Weird list behavior in python

Weird list behavior in python - python

qtd_packs = 2
size_pack = 16
pasta = []
pasta.append ('packs/krun/')
pasta.append ('packs/parting2/')
for k in range(0, qtd_packs):
for n in range(1, size_pack+1):
samples_in.append (pasta[k]+str(n)+'.wav')
samples.append(samples_in)
del samples_in[0:len(samples_in)]
print(samples)
I'm basically trying to add the samples_in inside the samples list, then delete the old samples_in list to create a new one. This will happen 2 times, as the qtd_packs =2. But in the end, what I get is two empty lists:
[[], []]
I've append'ed the samples_in inside samples BEFORE deleting it. So what happened?
Thank you

In Python, lists are passed by reference. When you append samples_in to samples, Python appends a reference to samples_in to samples. If you want to append a copy of samples_in to samples, you can do:
samples.append(samples_in[:])
This effectively creates a new list from all the items in samples_in and passes that new list into samples.append(). So now when you clear the items in samples_in, you're not clearing the items in the list that was appended to samples as well.
Also, note that samples_in[:] is equivalent to samples_in[0:len(samples_in)].

The problem is that after this:
samples.append(samples_in)
The newly-appended value in samples is not a copy of samples_in, it's the exact same value. You can see this from the interactive interpreter:
>>> samples_in = [0]
>>> samples = []
>>> samples.append(samples_in)
>>> samples[-1] is samples_in
True
>>> id(samples[-1]), id(samples_in)
(12345678, 12345678)
Using an interactive visualizer might make it even easier to see what's happening.
So, when you modify the value through one name, like this:
>>> del samples_in[0:len(samples_in)]
The same modification is visible through both names:
>>> samples[-1]
[]
Once you realize that both names refer to the same value, that should be obvious.
As a side note, del samples_in[:] would do the exact same thing as del samples_in[0:len(samples_in)], because those are already the defaults for a slice.
What if you don't want the two names to refer to the same value?
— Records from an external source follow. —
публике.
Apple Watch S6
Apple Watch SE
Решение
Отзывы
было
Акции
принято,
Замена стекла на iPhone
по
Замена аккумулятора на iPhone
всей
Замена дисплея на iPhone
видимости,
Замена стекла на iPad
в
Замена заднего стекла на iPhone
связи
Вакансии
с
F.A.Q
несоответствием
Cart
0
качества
Then you have to explicitly make a copy.
The copy module has functions that can make a copy of (almost) anything, but many types have a simpler way to do it. For example, samples_in[:] asks for a new list, which copies the slice from 0 to the end (again, those are the defaults). So, if you'd done this:
>>> samples.append(samples_in[:])
… you would have a new value in samples[-1]. Again, you can test that easily:
>>> samples[-1], samples_in
([0], [0])
>>> samples[-1] == samples_in
True
>>> samples[-1] is samples_in
False
>>> id(samples[-1]), id(samples_in)
23456789, 12345678
And if you change one value, that doesn't affect the other—after all, they're separate values:
>>> del samples_in[:]
>>> samples[-1], samples_in
([0], [])
However, in this case, you really don't even need to make a copy. The only reason you're having a problem is that you're trying to reuse samples_in over and over. There's no reason to do that, and if you just created a new samples_in value each time, the problem wouldn't have come up in the first place. Instead of this:
samples_in = []
for k in range(0, qtd_packs):
for n in range(1, size_pack+1):
samples_in.append (pasta[k]+str(n)+'.wav')
samples.append(samples_in)
del samples_in[0:len(samples_in)]
Do this:
for k in range(0, qtd_packs):
samples_in = []
for n in range(1, size_pack+1):
samples_in.append (pasta[k]+str(n)+'.wav')
samples.append(samples_in)

beetea's answer below offers the solution if you want samples to contain two lists, each of which have the strings for one of your two qtd_packs:
qtd_packs = 2
size_pack = 16
pasta = []
pasta.append ('packs/krun/')
pasta.append ('packs/parting2/')
samples = []
samples_in = []
for k in range(0, qtd_packs):
for n in range(1, size_pack+1):
samples_in.append (pasta[k]+str(n)+'.wav')
samples.append(samples_in[:])
del samples_in[0:len(samples_in)]
print(samples)
produces this output:
[['packs/krun/1.wav', 'packs/krun/2.wav', 'packs/krun/3.wav', 'packs/krun/4.wav',
'packs/krun/5.wav', 'packs/krun/6.wav', 'packs/krun/7.wav', 'packs/krun/8.wav',
'packs/krun/9.wav', 'packs/krun/10.wav', 'packs/krun/11.wav', 'packs/krun/12.wav',
'packs/krun/13.wav', 'packs/krun/14.wav', 'packs/krun/15.wav', 'packs/krun/16.wav'],
['packs/parting2/1.wav', 'packs/parting2/2.wav', 'packs/parting2/3.wav',
'packs/parting2/4.wav', 'packs/parting2/5.wav', 'packs/parting2/6.wav',
'packs/parting2/7.wav', 'packs/parting2/8.wav', 'packs/parting2/9.wav',
'packs/parting2/10.wav', 'packs/parting2/11.wav', 'packs/parting2/12.wav',
'packs/parting2/13.wav', 'packs/parting2/14.wav', 'packs/parting2/15.wav',
'packs/parting2/16.wav']]
Now, when I originally read your question, I thought you were trying to make a single list containing all the strings. In that instance, you could use
samples.extend(samples_in)
instead of
samples.append(samples_in[:])
and you would get a flat list containing only the strings.

Related

Why does Python list comprehension seem to behave differently than list "multiplication"? [duplicate]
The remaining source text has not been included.